Join
The Join processor joins data from two input streams. When you use more than one origin in a pipeline, you must use the Join processor to join the data read by the origins. When needed, you can use a Join processor to join lookup data to primary pipeline data.
You can add the Join processor immediately after the origin stages. Or, you can add other processors after the origins to perform additional transformations and then use the Join processor to join the data.
Each Join processor can join data from two input streams. To join more than two input streams in a single pipeline, use additional Join processors in the pipeline. However, be aware that the Join processor causes Spark to shuffle the data, redistributing the data so that it's grouped differently across the partitions, which can be an expensive operation.

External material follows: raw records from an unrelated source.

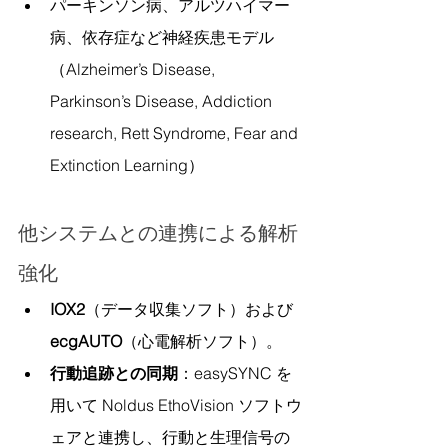
パーキンソン病、アルツハイマー
病、依存症など神経疾患モデル
（Alzheimer’s Disease, 
Parkinson’s Disease, Addiction 
research, Rett Syndrome, Fear and 
Extinction Learning）
他システムとの連携による解析
強化
IOX2
（データ収集ソフト）および 
ecgAUTO
（心電解析ソフト）。
行動追跡との同期
：easySYNC を
用いて Noldus EthoVision ソフトウ
ェアと連携し、行動と生理信号の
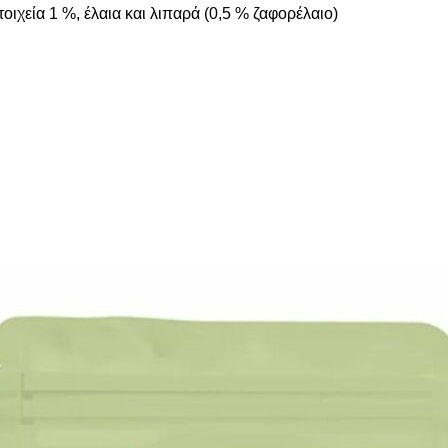
οιχεία 1 %, έλαια και λιπαρά (0,5 % ζαφορέλαιο)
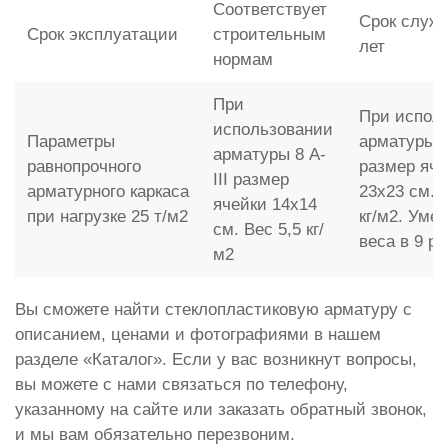
Соответствует
Срок служб
Срок эксплуатации
строительным
лет
нормам
При
При испол
использовании
Параметры
арматуры 
арматуры 8 A-
равнопрочного
размер яче
III размер
арматурного каркаса
23x23 см. 
ячейки 14x14
при нагрузке 25 т/м2
кг/м2. Уме
см. Вес 5,5 кг/
веса в 9 ра
м2
Вы сможете найти стеклопластиковую арматуру с
описанием, ценами и фотографиями в нашем
разделе «Каталог». Если у вас возникнут вопросы,
вы можете с нами связаться по телефону,
указанному на сайте или заказать обратный звонок,
и мы вам обязательно перезвоним.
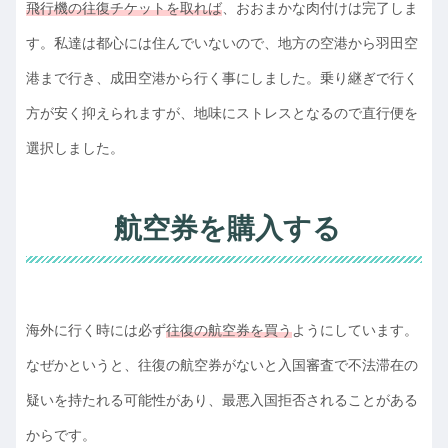
飛行機の往復チケットを取れば
、おおまかな肉付けは完了しま
す。私達は都心には住んでいないので、地方の空港から羽田空
港まで行き、成田空港から行く事にしました。乗り継ぎで行く
方が安く抑えられますが、地味にストレスとなるので直行便を
選択しました。
航空券を購入する
海外に行く時には必ず
往復の航空券を買う
ようにしています。
なぜかというと、往復の航空券がないと入国審査で不法滞在の
疑いを持たれる可能性があり、最悪入国拒否されることがある
からです。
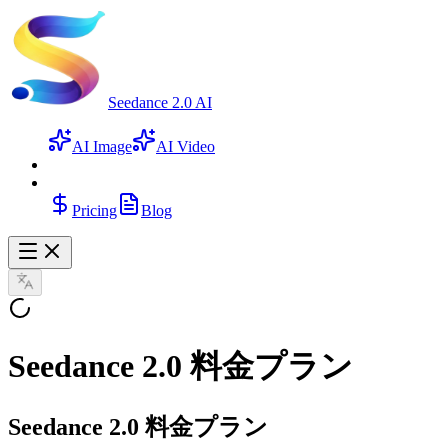
Seedance 2.0 AI
AI Image
AI Video
Pricing
Blog
Seedance 2.0 料金プラン
Seedance 2.0 料金プラン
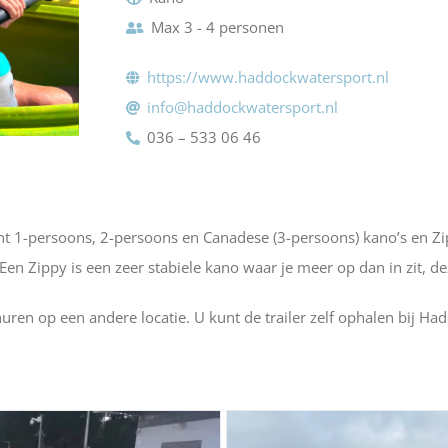
Max 3 - 4 personen
https://www.haddockwatersport.nl
info@haddockwatersport.nl
036 – 533 06 46
nt 1-persoons, 2-persoons en Canadese (3-persoons) kano’s en Z
en Zippy is een zeer stabiele kano waar je meer op dan in zit, d
 huren op een andere locatie. U kunt de trailer zelf ophalen bij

When you configure the Join processor, you specify the type of join and the criteria used to perform the join. To avoid duplicate field names in the resulting data, you can also specify prefixes to add to field names from each input stream.
Join Types
- Cross - Returns the Cartesian product of two sets of data.
- Inner - Returns records that have matching values in both inputs.
- Full outer - Returns all records, including records that have matching values in both inputs and records from either input that do not have a match.
- Left anti - Returns records from the left input that do not have a match in the right input.
- Left outer - Returns records from the left input, and the matched records from the right input.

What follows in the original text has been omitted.